** Work to complete **
Copy every line of the data below exactly as given, except for the pictures.

** Available data **
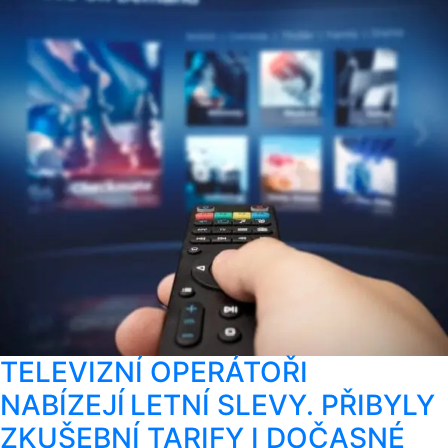
TELEVIZNÍ OPERÁTOŘI
NABÍZEJÍ LETNÍ SLEVY. PŘIBYLY
ZKUŠEBNÍ TARIFY I DOČASNÉ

** Task response **
TELEVIZNÍ OPERÁTOŘI
NABÍZEJÍ LETNÍ SLEVY. PŘIBYLY
ZKUŠEBNÍ TARIFY I DOČASNÉ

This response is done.